KeY-C: A Tool for Verification of C Programs Oleg M¨ urk, Daniel Larsson, and Reiner H¨ahnle Chalmers University of Technology, Dept. of Computer Science and Engineering S-412 96 Gothenburg, Sweden
[email protected],
[email protected],
[email protected]
Abstract. We present KeY-C, a tool for deductive verification of C programs. KeY-C allows to prove partial correctness of C programs relative to pre- and postconditions. It is based on a version of KeY that supports Java Card. In this paper we give a glimpse of syntax, semantics, and calculus of C Dynamic Logic (CDL) that were adapted from their Java Card counterparts, based on an example. Currently, the tool is in an early development stage.
1
Introduction
We present KeY-C, a variant of the software verification tool KeY [1] that supports a subset of C as its target language. KeY is an interactive theorem proving environment and allows one to prove properties of imperative/object-oriented sequential programs. The central concept is an axiomatization of the operational semantics of the target language in the form of a sequent calculus for dynamic logic, i.e., a program logic. The rules of the calculus that axiomatize program formulae define a symbolic execution engine for C. The system provides heuristics and proof strategies that automate large parts of proof construction, for example, first-order reasoning, arithmetic simplification, and symbolic execution of loopfree non-recursive programs is performed mostly automatically. The remaining user input typically consists of occasional existential quantifier instantiations.
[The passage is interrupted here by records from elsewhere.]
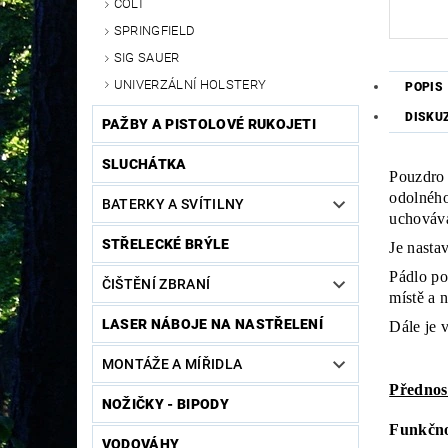
COLT
SPRINGFIELD
SIG SAUER
UNIVERZÁLNÍ HOLSTERY
POPIS
DISKU
PAŽBY A PISTOLOVÉ RUKOJETI
SLUCHÁTKA
Pouzdro 
odolného
BATERKY A SVÍTILNY
uchovává
STŘELECKÉ BRÝLE
Je nasta
Pádlo po
ČIŠTĚNÍ ZBRANÍ
místě a 
LASER NÁBOJE NA NASTŘELENÍ
Dále je 
MONTÁŽE A MÍŘIDLA
Přednos
NOŽIČKY - BIPODY
Funkčnos
VODOVÁHY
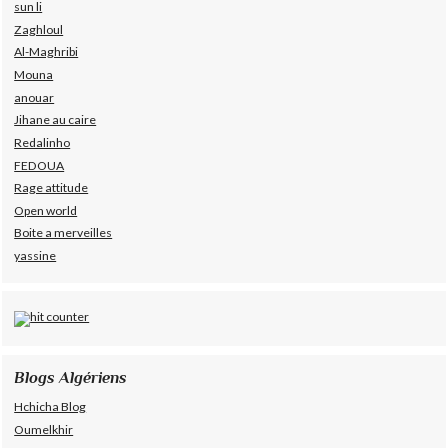
sun li
Zaghloul
Al-Maghribi
Mouna
anouar
Jihane au caire
Redalinho
FEDOUA
Rage attitude
Open world
Boite a merveilles
yassine
Blogs Algériens
Hchicha Blog
Oumelkhir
The main creative part is to specify a program including loop (in)variants. KeY was designed to ease interactive proof construction (see screenshot Fig. 1) and to lower the gradient of the learning curve. For example, Java/C Dynamic Logic formulae contain executable source code, not a logic encoding or abstraction. The existing KeY system can handle Java Card and most of sequential Java, allowing verification of complex programs [1, Part IV]. Its calculus contains over 1000 rules of which about half are language-independent Dynamic Logic (DL) rules. We are working on adding gradual support for a portable type-safe subset of C, axiomatized in C Dynamic Logic (CDL). As a side-product of this work we expect to generalize the KeY architecture such that support for further programming languages can be easily added. In Section 2 we give a taste of CDL and illustrate some of the problems that had to be solved during its design by working through a simple, but non-trivial, example that computes the sum of integer elements in a linked list (see Fig. 2). Section 3 describes the current status and further work, and in Section 4 we conclude with related work and a summary.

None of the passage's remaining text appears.